CONWAY, S.C. — For years, John Christopher Smith suffered in silence as his manager at a South Carolina restaurant physically abused him and forced him to work more than 100 hours a week without pay, federal officials say.
Bobby Paul Edwards, 53, used violence, threats and intimidation on the African-American employee who worked at the eatery in Conway, according to the U.S. Justice Department.
It said Edwards hurled racial epithets at him, beat him with a belt, and hit him with pots and pans.
This week, Edwards pleaded guilty to one count of forced labor in the incidents, which allegedly happened when he managed the restaurant between 2009 and 2014.

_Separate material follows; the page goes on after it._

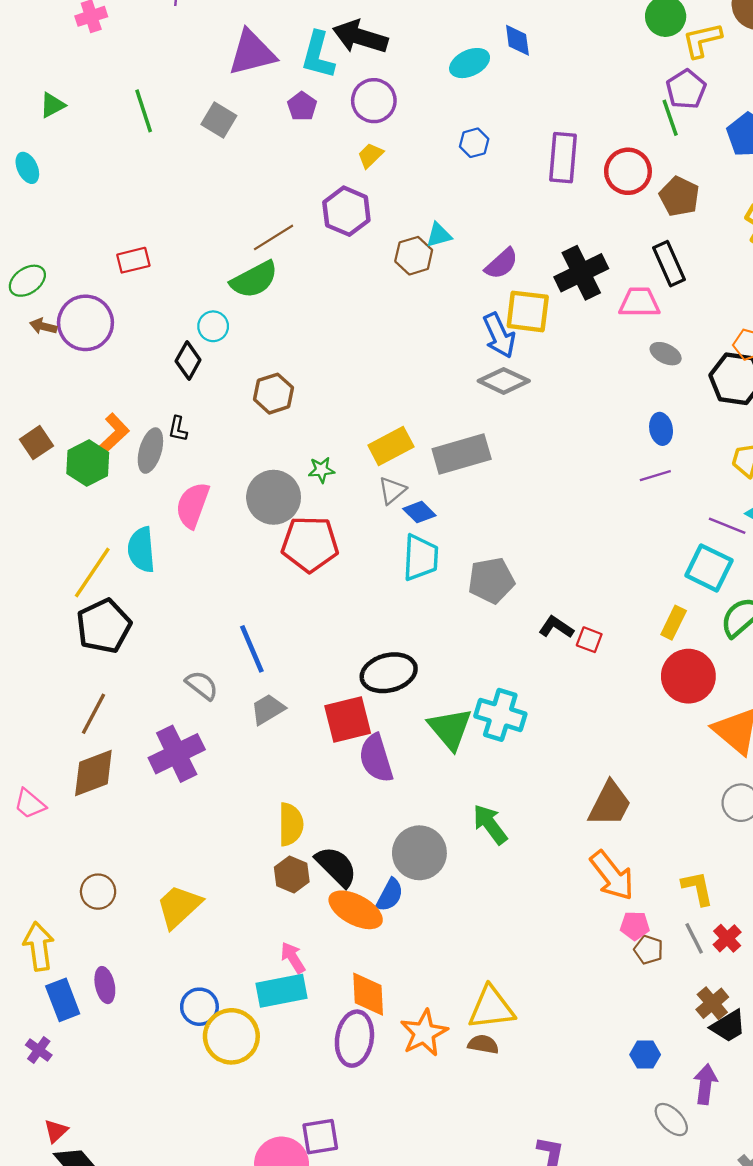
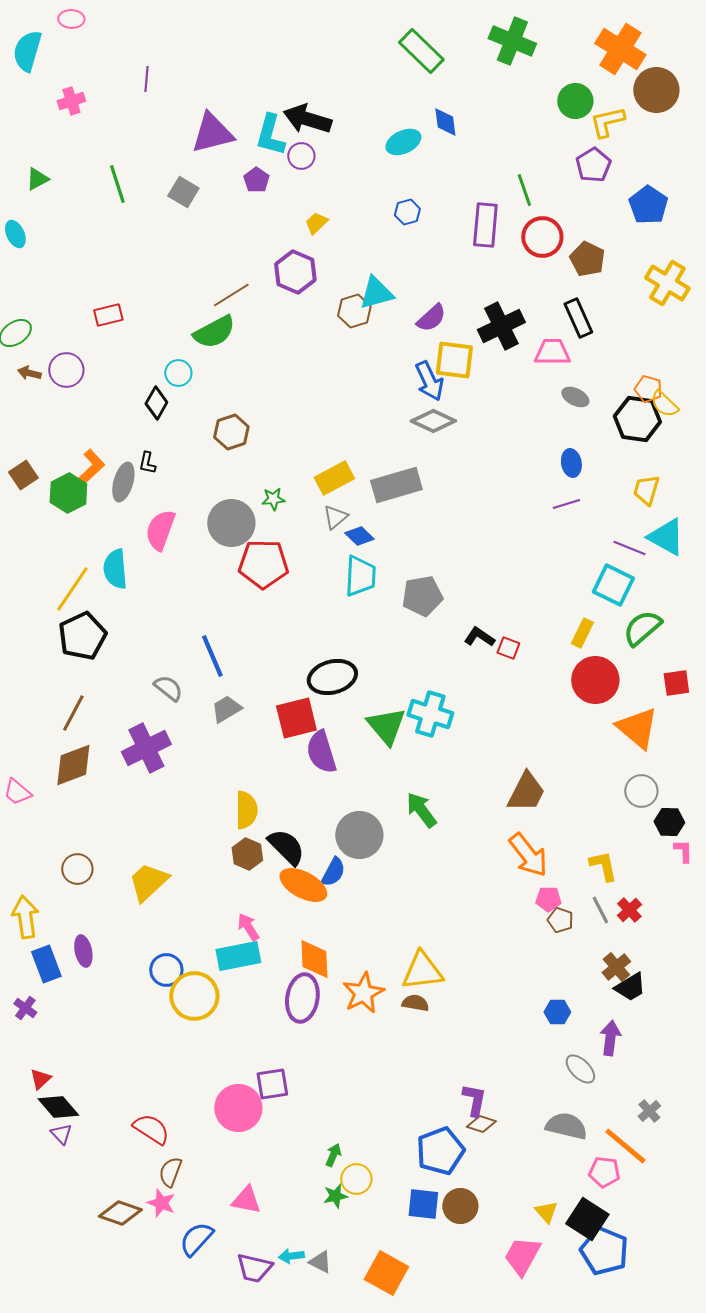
purple circle: (374, 101) -> (301, 156), moved, size x0.7
green line: (670, 118) -> (524, 190), moved
cyan triangle: (439, 235) -> (376, 293), size x1.5
purple circle: (85, 323) -> (66, 370), size x0.7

Authorities said Smith had intellectual disabilities, and was afraid of losing his job.
At times, Edwards, who’s white, would burn Smith’s bare neck with hot tongs to make him work faster, federal authorities said.

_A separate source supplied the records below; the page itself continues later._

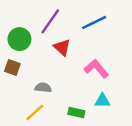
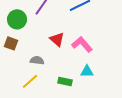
red triangle: (62, 47) -> (57, 39), moved

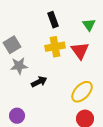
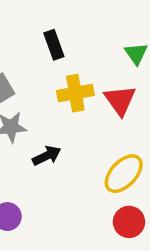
black rectangle: (53, 20) -> (54, 45), moved

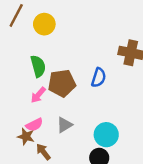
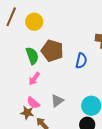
brown pentagon: (62, 83) -> (52, 51), moved, turned 30
pink semicircle: (34, 125) -> (33, 103), turned 72

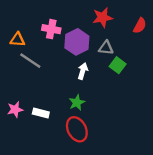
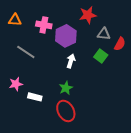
red semicircle: (140, 26) -> (120, 44), moved
orange triangle: (17, 40) -> (15, 20), moved
gray triangle: (106, 48) -> (104, 34), moved
pink star: (15, 109) -> (16, 84), moved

Other times, he’d allegedly beat him with a belt and punch him with his fists.
“Human trafficking through forced labor can happen on farms, in homes, and as today’s case shows — in public places, such as restaurants,” Acting Assistant Attorney General John Gore said Tuesday.
“Edwards abused an African-American man with intellectual disabilities by coercing him to work long hours in a restaurant without pay. Combating human trafficking by forced labor is one of the highest priorities of this Justice Department.”
Edwards admitted to using “violence, threats, isolation and intimidation” to force Smith to work despite the ill treatment, officials said.
In an interview last year with WPDE, Smith said Edwards physically abused him for years and forced him to live in a room behind the restaurant, keeping him away from his relatives.
When Smith’s family came to the restaurant, the manager would force him to stay in the kitchen, he said.
“I wanted to get out of there a long time ago. But I didn’t have nobody I could go to,” he said. “I couldn’t go anywhere. I couldn’t see none of my family.”
Smith said he started busing tables and washing dishes at the restaurant when he was 12, but the alleged incidents started when Edwards took over as manager.
In October 2014, a frequent customer noticed the scars on his body when he was putting food down and called authorities, who removed Smith from the restaurant, WPDE reported. The victim is about 40 years now.
The NAACP office in Conway pushed for tougher charges after a local court accused Edwards of assault, a misdemeanor, WMBF reported.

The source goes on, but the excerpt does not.